# Help with 1992 Hymer 544



## 504329lt (Nov 6, 2006)

Hi

I have recently purchased a 1992 Hymer 544 from Germany and I have the following queries.

I cannot get the Truma heater to light, even though all taps are open and the unit is sparking. Note that the hob and fridge work fine off the gas.

When I fill the water tank, the bathroom tap works, i.e. the pump works, but the kitchen does not.

I empty the wastewater tank by opening the cock near the gas taps under the sink. Does this also drain the boiler? How do you know when you are filling the boiler. I do not want to attempt to start the boiler unless I am sure it has water in it.

Can anyone reccommend somewhere near York to have the appliances serviced?

Many thanks

Martin


----------



## 88927 (May 10, 2005)

Hi Martin...
OK first off, have you got the gas turned on to the Truma? If it is sparking then it should light if there is gas to it. Otherwise maybe the thermostat is useless...
Is your water system controlled by a pressure switch or micro switches on the individual taps? How long did you leave the kitchen tap on for? and did you hear the pump run when you turned on the hot tap?
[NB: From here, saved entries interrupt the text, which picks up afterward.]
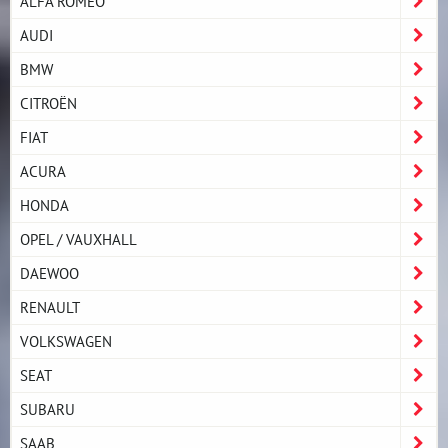
ALFA ROMEO
AUDI
BMW
CITROËN
FIAT
ACURA
HONDA
OPEL / VAUXHALL
DAEWOO
RENAULT
VOLKSWAGEN
SEAT
SUBARU
SAAB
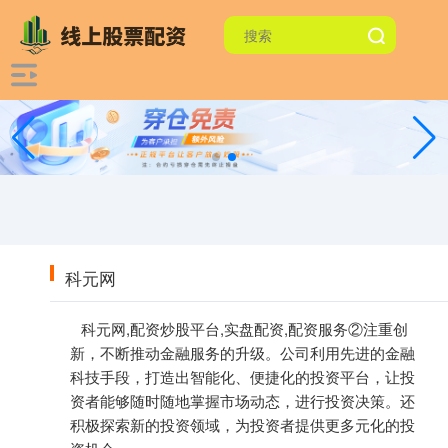
科元网
科元网,配资炒股平台,实盘配资,配资服务②注重创
新，不断推动金融服务的升级。公司利用先进的金融
科技手段，打造出智能化、便捷化的投资平台，让投
资者能够随时随地掌握市场动态，进行投资决策。还
积极探索新的投资领域，为投资者提供更多元化的投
The hot tap is the one that needs to be on to allow the boiler to fill and to purge any air out of the system...
Emptying the waste water tank should not empty the boiler, the boiler has its own valve to allow it to be emptied... It should also have an over temperature thermostat to prevent damage if it were fired up without water...
Also I would contact Duncan at Star Spangled Spanner
and see what he suggests, although he is primaily repairing RV's he also does european stuff if I remember correctly...

Good luck matey

Keith


----------